Thursday, April 03, 2008

Pulling Weeds

I pulled weeds this morning, instead of hurrying to work for my staff meeting. I pull weeds when I need to think about something, when I need to process thoughts and feelings and the questions that surge through my head like so many ocean waves. The weather was warm, the soil moist and soft and loamy. The weeds loosened their grip on life without much of a struggle, and I felt like an avenging marauder, wreaking havoc and carnage on the unwanted and unplanned vegetation in my garden. The soil rained from the roots of the weeds, leaving barely a trace clinging to the wispy webs as I tossed them into a bucket, bound for my compost pile. Pulling weeds is a great outlet for frustration, for questioning motives, for finding the path to the answers of one’s own heart.

Tuesday, April 01, 2008

Farmer’s Blood

Busy season is slowing down, all the deadlines, the incredibly tight deadlines, have been met, sometimes surpassed, and our clients are happy with us. It was the easiest busy season we’ve ever had. The teamwork we accomplished would have put P&G to shame, I think. I’m proud of the folks I work with, proud of the clients I serve, proud of my accounting firm…oops. I meant to say, OUR accounting firm. (blush)

And outside! I’ve been trying to look out my window as much as I can, and last night, Computer Guy and I went for a walk in Glenwood Gardens. It wasn’t until this morning, though, driving down I75 with my oldest son at the wheel, that I noticed that the greening had started. The tulips I planted in January, which I had feared had been devoured by my resident groundhog, have all pushed their toes out of the ground.
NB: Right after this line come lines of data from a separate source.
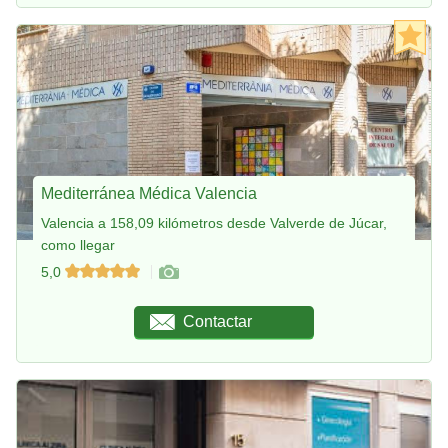
Mediterránea Médica Valencia
Valencia a 158,09 kilómetros desde Valverde de Júcar,
como llegar
5,0
Contactar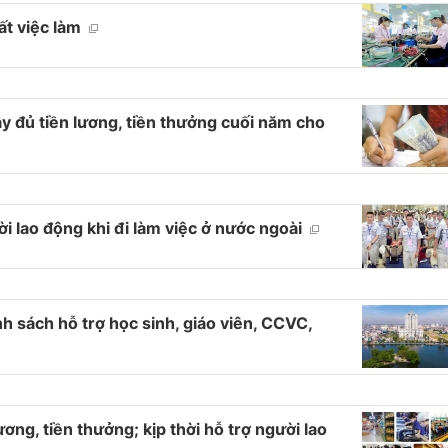
ất việc làm
y đủ tiền lương, tiền thưởng cuối năm cho
i lao động khi đi làm việc ở nước ngoài
h sách hỗ trợ học sinh, giáo viên, CCVC,
ơng, tiền thưởng; kịp thời hỗ trợ người lao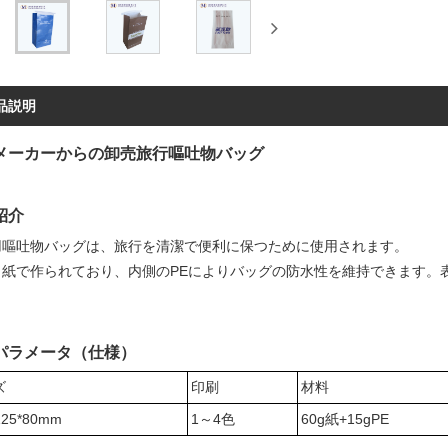
品説明
メーカーからの卸売旅行嘔吐物バッグ
紹介
用嘔吐物バッグは、旅行を清潔で便利に保つために使用されます。
ト紙で作られており、内側のPEによりバッグの防水性を維持できます。
パラメータ（仕様）
ズ
印刷
材料
125*80mm
1～4色
60g紙+15gPE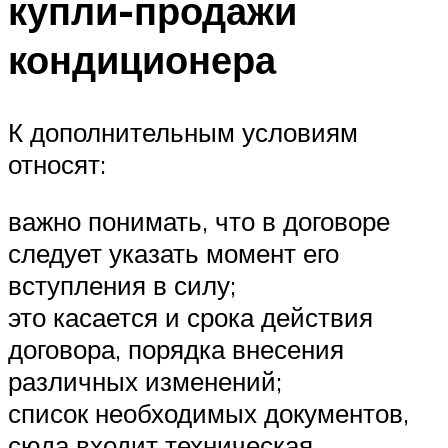
купли-продажи
кондиционера
К дополнительным условиям
относят:
важно понимать, что в договоре
следует указать момент его
вступления в силу;
это касается и срока действия
договора, порядка внесения
различных изменений;
список необходимых документов,
сюда входит техническая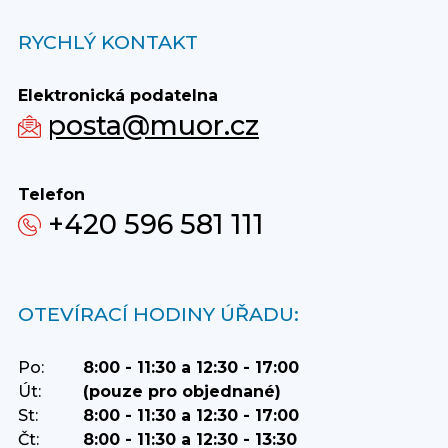
RYCHLÝ KONTAKT
Elektronická podatelna
posta@muor.cz
Telefon
+420 596 581 111
OTEVÍRACÍ HODINY ÚŘADU:
Po:
8:00 - 11:30 a 12:30 - 17:00
Út:
(pouze pro objednané)
St:
8:00 - 11:30 a 12:30 - 17:00
Čt:
8:00 - 11:30 a 12:30 - 13:30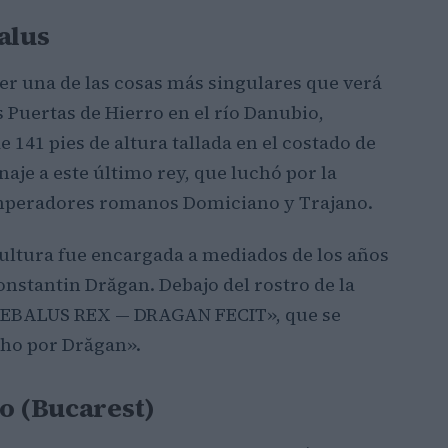
alus
er una de las cosas más singulares que verá
 Puertas de Hierro en el río Danubio,
e 141 pies de altura tallada en el costado de
aje a este último rey, que luchó por la
emperadores romanos Domiciano y Trajano.
cultura fue encargada a mediados de los años
nstantin Drăgan. Debajo del rostro de la
«DECEBALUS REX — DRAGAN FECIT», que se
ho por Drăgan».
to (Bucarest)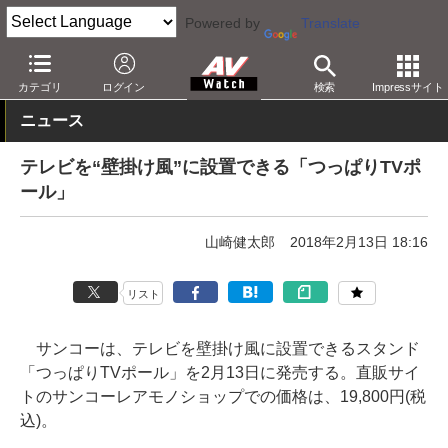
Powered by
Translate
AV Watch
製品
AV周辺機器
カテゴリ
ログイン
検索
Impressサイト
ニュース
テレビを“壁掛け風”に設置できる「つっぱりTVポ
ール」
山崎健太郎
2018年2月13日 18:16
リスト
サンコーは、テレビを壁掛け風に設置できるスタンド
「つっぱりTVポール」を2月13日に発売する。直販サイ
トのサンコーレアモノショップでの価格は、19,800円(税
込)。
My forsythia has burst into bloom, yellow cascading flowers greeting everyone who rounds the corner of Maple and Charlotte Avenue.

But the greening is the best part of spring. The grass emerging soft and supple, the faint sheen of green canvassing the wildwood on either side of the interstate, the color creeping up every tree, shrub and bush…that’s what signifies the beginning of spring for me.
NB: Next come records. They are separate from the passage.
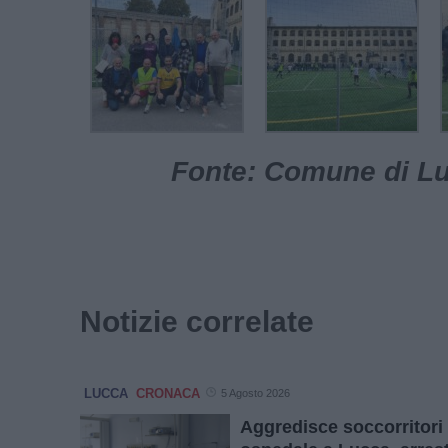
Fonte: Comune di Luc
Notizie correlate
LUCCA
CRONACA
5 Agosto 2026
Aggredisce soccorritori 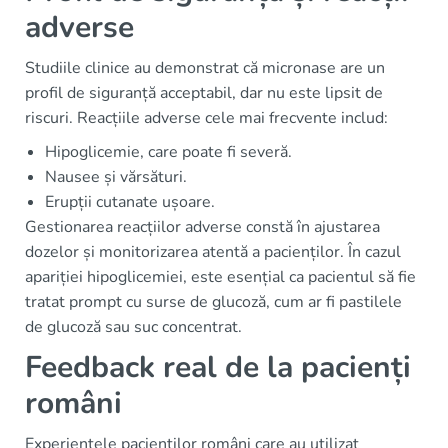
adverse
Studiile clinice au demonstrat că micronase are un
profil de siguranță acceptabil, dar nu este lipsit de
riscuri. Reacțiile adverse cele mai frecvente includ:
Hipoglicemie, care poate fi severă.
Nausee și vărsături.
Erupții cutanate ușoare.
Gestionarea reacțiilor adverse constă în ajustarea
dozelor și monitorizarea atentă a pacienților. În cazul
apariției hipoglicemiei, este esențial ca pacientul să fie
tratat prompt cu surse de glucoză, cum ar fi pastilele
de glucoză sau suc concentrat.
Feedback real de la pacienți
români
Experiențele pacienților români care au utilizat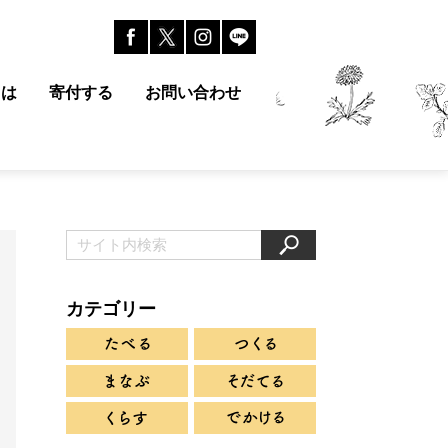
とは
寄付する
お問い合わせ
カテゴリー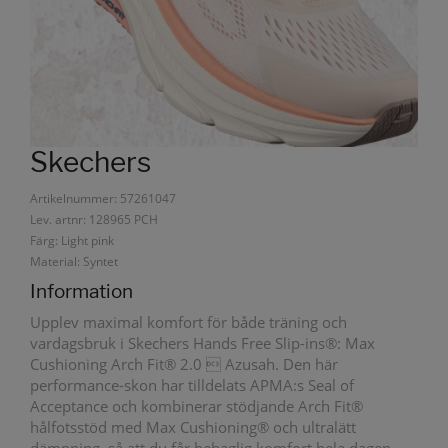
Skechers
Artikelnummer: 57261047
Lev. artnr: 128965 PCH
Färg: Light pink
Material: Syntet
Information
Upplev maximal komfort för både träning och
vardagsbruk i Skechers Hands Free Slip-ins®: Max
Cushioning Arch Fit® 2.0  Azusah. Den här
performance-skon har tilldelats APMA:s Seal of
Acceptance och kombinerar stödjande Arch Fit®
hålfotsstöd med Max Cushioning® och ultralätt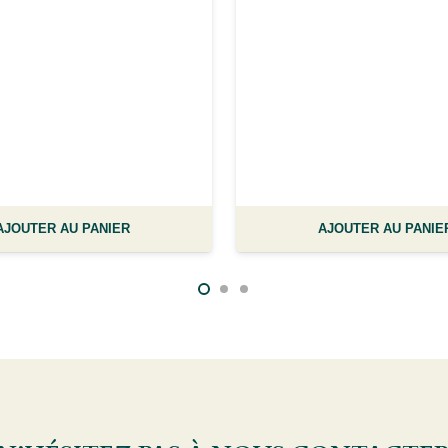
AJOUTER AU PANIER
AJOUTER AU PANIE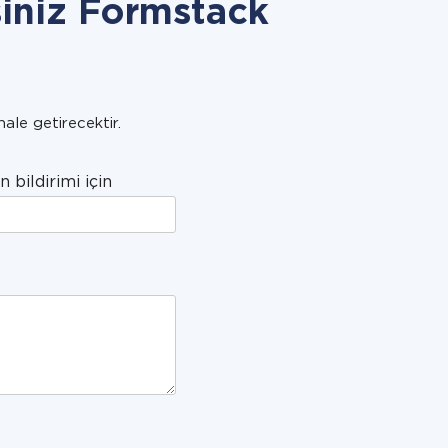
siniz Formstack
hale getirecektir.
n bildirimi için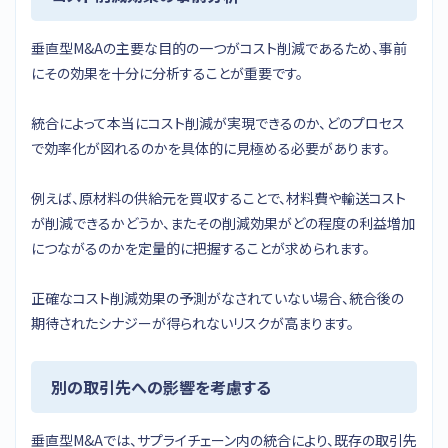
垂直型M&Aの主要な目的の一つがコスト削減であるため、事前
にその効果を十分に分析することが重要です。
統合によって本当にコスト削減が実現できるのか、どのプロセス
で効率化が図れるのかを具体的に見極める必要があります。
例えば、原材料の供給元を買収することで、材料費や輸送コスト
が削減できるかどうか、またその削減効果がどの程度の利益増加
につながるのかを定量的に把握することが求められます。
正確なコスト削減効果の予測がなされていない場合、統合後の
期待されたシナジーが得られないリスクが高まります。
別の取引先への影響を考慮する
垂直型M&Aでは、サプライチェーン内の統合により、既存の取引先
This weekend, I’ll sink my fingers into the soil, ripping dandelions out by their roots, trimming bushes and overgrown branches, shaking the dirt off the roots of last year’s cosmos and rubekia. I’ll start the process of making my little patch of ground the most colorful place in Wyoming. I splurged on a dozen packets of seeds from Kroger, most of which will not grow, but I will delight, nonetheless, in sprinkling them on warm and loose soil, and watching faithfully to see if any miracles happen.

This time of year, there is no denying the farmer’s blood that courses through my veins.

My oldest son was commenting as to the horrible condition of my grass. I guess that after I get a minimum of flowers planted, I should spend some time remedying that situation. I mean, a nasty lawn, with lovely flowers, is like expensive furniture on threadbare carpet. But, because I am so averse to using lawn chemicals, it will take a lot more sweat and blood to get results that will actually make a difference.

I wonder what my grandfather would have done.